Brockhouse, responding to a claim by My Brother's Keeper that citations have an impact on youth of color, commented on the demographics saying that "this isn't a color issue, it's a youth issue."

Speaking after the meeting, Brown said he disagreed with Brockhouse's claim that there was no race issue in the discussion, but believed the councilman made the comment based on incomplete citation figures. It was unclear if the figures provided during Tuesday's meeting were citations given solely by SAPD, or SAPD and some of the 17 school districts. 

It was unclear when the full City Council will vote on the curfew measure.

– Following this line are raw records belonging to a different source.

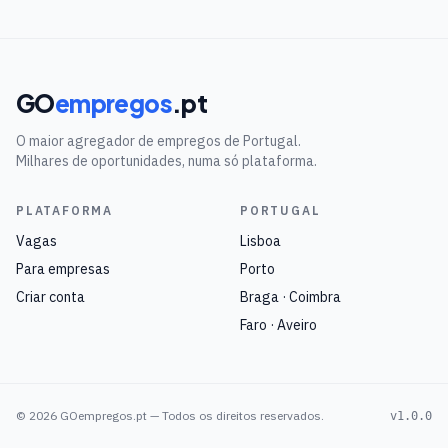
GO
empregos
.pt
O maior agregador de empregos de Portugal.
Milhares de oportunidades, numa só plataforma.
PLATAFORMA
PORTUGAL
Vagas
Lisboa
Para empresas
Porto
Criar conta
Braga · Coimbra
Faro · Aveiro
©
2026
GOempregos.pt — Todos os direitos reservados.
v1.0.0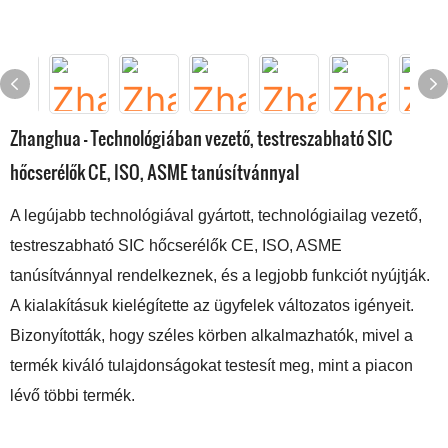
Zhanghua - Technológiában vezető, testreszabható SIC
hőcserélők CE, ISO, ASME tanúsítvánnyal
A legújabb technológiával gyártott, technológiailag vezető,
testreszabható SIC hőcserélők CE, ISO, ASME
tanúsítvánnyal rendelkeznek, és a legjobb funkciót nyújtják.
A kialakításuk kielégítette az ügyfelek változatos igényeit.
Bizonyították, hogy széles körben alkalmazhatók, mivel a
termék kiváló tulajdonságokat testesít meg, mint a piacon
lévő többi termék.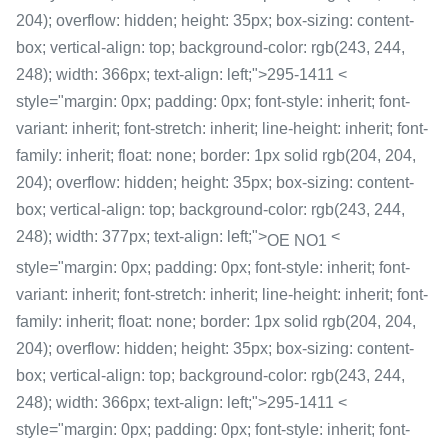
204); overflow: hidden; height: 35px; box-sizing: content-
box; vertical-align: top; background-color: rgb(243, 244,
248); width: 366px; text-align: left;">295-1411 <
style="margin: 0px; padding: 0px; font-style: inherit; font-
variant: inherit; font-stretch: inherit; line-height: inherit; font-
family: inherit; float: none; border: 1px solid rgb(204, 204,
204); overflow: hidden; height: 35px; box-sizing: content-
box; vertical-align: top; background-color: rgb(243, 244,
248); width: 377px; text-align: left;">
<
OE NO1
style="margin: 0px; padding: 0px; font-style: inherit; font-
variant: inherit; font-stretch: inherit; line-height: inherit; font-
family: inherit; float: none; border: 1px solid rgb(204, 204,
204); overflow: hidden; height: 35px; box-sizing: content-
box; vertical-align: top; background-color: rgb(243, 244,
248); width: 366px; text-align: left;">295-1411 <
style="margin: 0px; padding: 0px; font-style: inherit; font-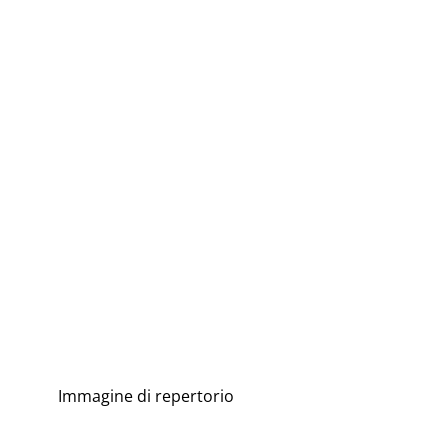
Immagine di repertorio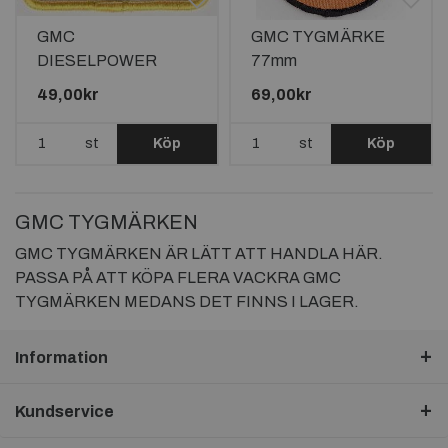
GMC
GMC TYGMÄRKE
DIESELPOWER
77mm
TYGMÄRKE
49,00kr
69,00kr
75x52mm
st
Köp
st
Köp
GMC TYGMÄRKEN
GMC TYGMÄRKEN ÄR LÄTT ATT HANDLA HÄR.
PASSA PÅ ATT KÖPA FLERA VACKRA GMC
TYGMÄRKEN MEDANS DET FINNS I LAGER.
Information
Kundservice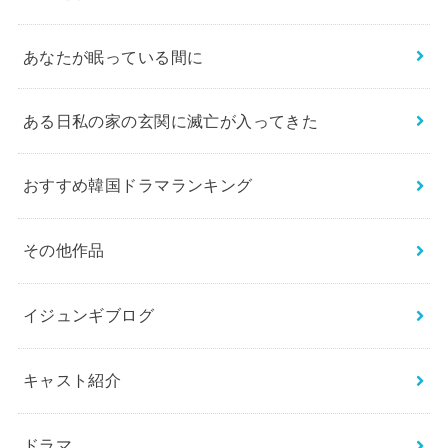
あなたが眠っている間に
ある日私の家の玄関に滅亡が入ってきた
おすすめ韓国ドラマランキング
その他作品
イジュンギブログ
キャスト紹介
ドラマ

5 thoughts on “City Council to Consider Re-Adopting a Decriminalized Youth Curfew

  1. WHY is this demographic at risk?
    Instead, the City will employ a pilot program, focused in six zip codes across the Westside, Southside, and Eastside in areas with at-risk youth, to address the issues causing the curfew-breaking behaviors.
    I am guessing it is socioeconomics. The parents are the ones who needed the education. I support whatever it takes to break the cycle of parents who do not parent, they do not deserve the children they have. However, we continue to pay them to raise them (more like raising a beer). A 1o-year-old out after 11:00 PM to me sounds incredulous.

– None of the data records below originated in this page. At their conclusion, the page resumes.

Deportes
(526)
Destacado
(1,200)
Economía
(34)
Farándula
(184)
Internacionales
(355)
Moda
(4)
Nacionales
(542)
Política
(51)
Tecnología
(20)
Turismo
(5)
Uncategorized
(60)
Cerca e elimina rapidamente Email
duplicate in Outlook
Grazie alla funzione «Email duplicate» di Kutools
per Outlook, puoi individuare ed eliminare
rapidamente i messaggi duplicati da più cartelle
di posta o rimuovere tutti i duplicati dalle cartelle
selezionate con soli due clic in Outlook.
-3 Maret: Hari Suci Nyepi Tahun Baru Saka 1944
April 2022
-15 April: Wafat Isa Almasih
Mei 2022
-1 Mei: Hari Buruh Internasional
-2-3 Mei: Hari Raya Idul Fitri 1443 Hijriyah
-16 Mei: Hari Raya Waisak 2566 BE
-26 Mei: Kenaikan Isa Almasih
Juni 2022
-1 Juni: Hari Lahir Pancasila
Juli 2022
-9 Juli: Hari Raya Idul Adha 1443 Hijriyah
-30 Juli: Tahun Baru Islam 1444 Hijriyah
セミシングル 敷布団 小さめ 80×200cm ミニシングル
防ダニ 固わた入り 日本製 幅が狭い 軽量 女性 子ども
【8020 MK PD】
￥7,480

    • What an ugly, classist comment. There are so many unfair assumptions about the people who live in these areas contained in your comment. Have you lived in any of these areas? Have you worked or volunteered with these families? If you are so concerned about educating the parents who don’t parent, what have you done about it besides spouting misguided comments like this on the internet?

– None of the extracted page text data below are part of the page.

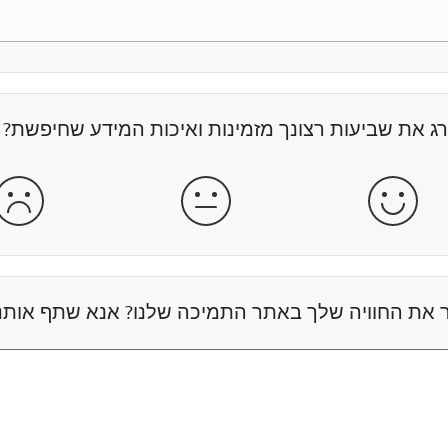
רג את שביעות רצונך מזמינות ואיכות המידע שחיפשת?
מרוצה
מרוצה ולא מרוצה
לא 
 את החוויה שלך באתר התמיכה שלנו? אנא שתף אותנ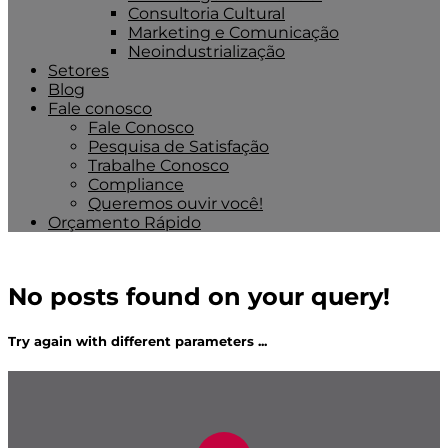
Consultoria Cultural
Marketing e Comunicação
Neoindustrialização
Setores
Blog
Fale conosco
Fale Conosco
Pesquisa de Satisfação
Trabalhe Conosco
Compliance
Queremos ouvir você!
Orçamento Rápido
No posts found on your query!
Try again with different parameters ...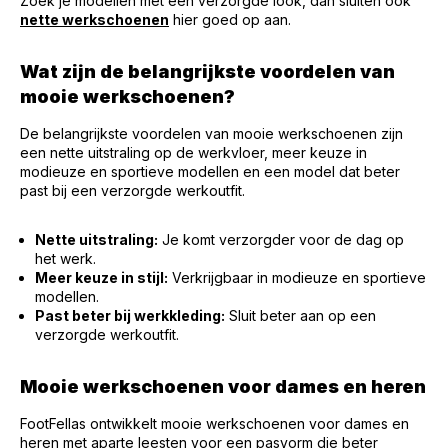
Zoek je modellen met een verzorgde look, dan sluiten ook
nette werkschoenen
hier goed op aan.
Wat zijn de belangrijkste voordelen van
mooie werkschoenen?
De belangrijkste voordelen van mooie werkschoenen zijn
een nette uitstraling op de werkvloer, meer keuze in
modieuze en sportieve modellen en een model dat beter
past bij een verzorgde werkoutfit.
Nette uitstraling:
Je komt verzorgder voor de dag op
het werk.
Meer keuze in stijl:
Verkrijgbaar in modieuze en sportieve
modellen.
Past beter bij werkkleding:
Sluit beter aan op een
verzorgde werkoutfit.
Mooie werkschoenen voor dames en heren
FootFellas ontwikkelt mooie werkschoenen voor dames en
heren met aparte leesten voor een pasvorm die beter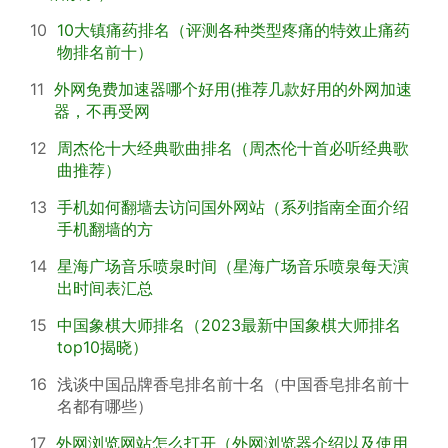
10
10大镇痛药排名（评测各种类型疼痛的特效止痛药
物排名前十）
11
外网免费加速器哪个好用(推荐几款好用的外网加速
器，不再受网
12
周杰伦十大经典歌曲排名（周杰伦十首必听经典歌
曲推荐）
13
手机如何翻墙去访问国外网站（系列指南全面介绍
手机翻墙的方
14
星海广场音乐喷泉时间（星海广场音乐喷泉每天演
出时间表汇总
15
中国象棋大师排名（2023最新中国象棋大师排名
top10揭晓）
16
浅谈中国品牌香皂排名前十名（中国香皂排名前十
名都有哪些）
17
外网浏览网站怎么打开（外网浏览器介绍以及使用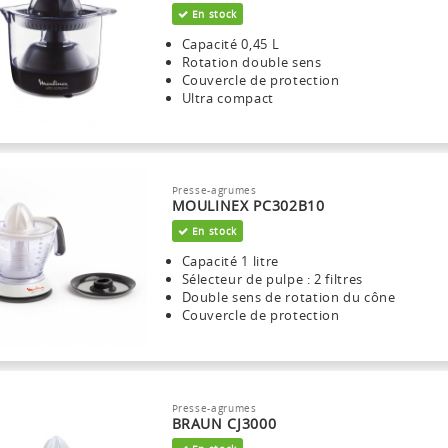
En stock
Capacité 0,45 L
Rotation double sens
Couvercle de protection
Ultra compact
Presse-agrumes
MOULINEX PC302B10
En stock
Capacité 1 litre
Sélecteur de pulpe : 2 filtres
Double sens de rotation du cône
Couvercle de protection
Presse-agrumes
BRAUN CJ3000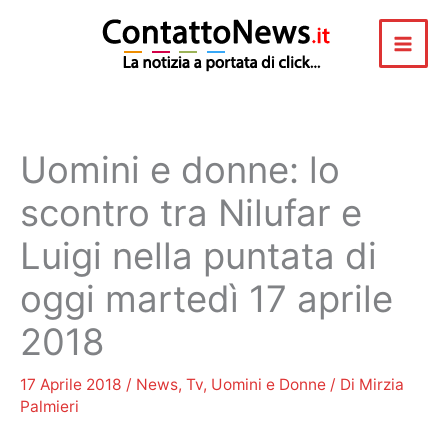
Vai
al
contenuto
Uomini e donne: lo
scontro tra Nilufar e
Luigi nella puntata di
oggi martedì 17 aprile
2018
17 Aprile 2018
/
News
,
Tv
,
Uomini e Donne
/ Di
Mirzia
Palmieri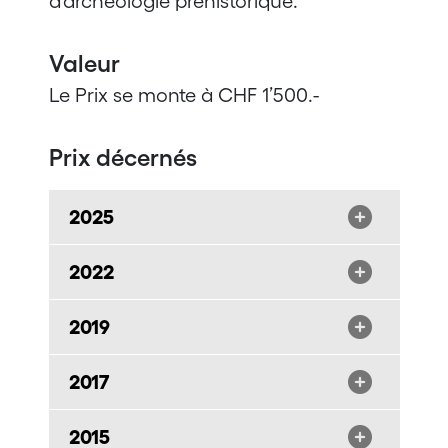
d’archéologie préhistorique.
Valeur
Le Prix se monte à CHF 1’500.-
Prix décernés
2025
2022
2019
2017
2015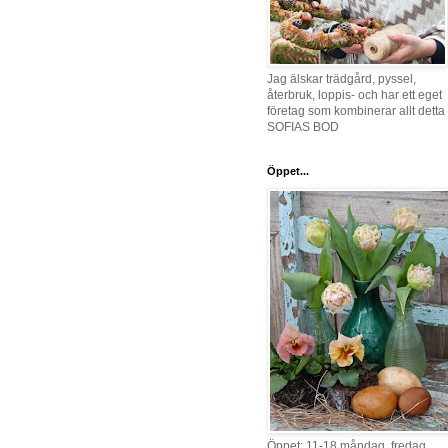
Jag älskar trädgård, pyssel,
återbruk, loppis- och har ett eget
företag som kombinerar allt detta 
SOFIAS BOD
Öppet...
Öppet: 11-18 måndag, fredag,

      Positive change in our community won’t happen until we realize that we are all more alike than we are different.

  2. How do the City and SAPD reconcile this: “in 2015 […] white youth receiv[ed] 44.1 percent of curfew citations, followed by Hispanics receiving 39.6 percent, and blacks receiving 9.4 percent, with 6.9 percent unknown” with this: “the City will employ a pilot program, focused in six zip codes across the Westside, Southside, and Eastside in areas with at-risk youth, to address the issues causing the curfew-breaking behaviors”?

    If the biggest bloc of curfew violations were among white youth, why is enforcement being targeted at communities of color? If, as Councilman Brockhouse says, “this isn’t a color issue, it’s a youth issue”, why aren’t the targeted ZIP codes more reflective of the actual statistics? Do curfew violations not occur north of 410? All this does is put minority youth in more contact with law enforcement in provocative situations, and we know that always turns out well.

  3. I live next to a church where kids play basketball and are supposed to leave by 10 pm but they don’t. There is the activity that is being performed that goes beyond the 10 pm curfew. Loud booming cars, louder music, and shouting. I have found drug-related items and condoms on the asphalt. And I suspect that older adults are luring young adults into this ugly world of crime. A citywide curfew of 9 pm for the young teens should be the key time. We need to separate young teens away from young adults. I am a SA native and my parents made us be home by no later than 8:30 pm, no teenagers need to wonder freely.

  4. There needs to be an exemption for home schoolers. Many take dual credit courses on our community college campuses; research at the public library; drive themselves to meet up classmates at academic co-ops, symphony performances, and the like;volunteer and do research at nature centers, museums, or labs; practice their individual and team sports, etc. We did all this! In other words, I carefully curated the freedom of the teenage older and chose either to teach and wait with the youngest at the location or stayed at home. The parent should choose the freedoms, and the police should focus on criminal behaviors. An inflexible curfew hobbles home schooling. I wanted my teens to contribute and learn from the world rather than be stuck indoors at home. Don’t mess with success.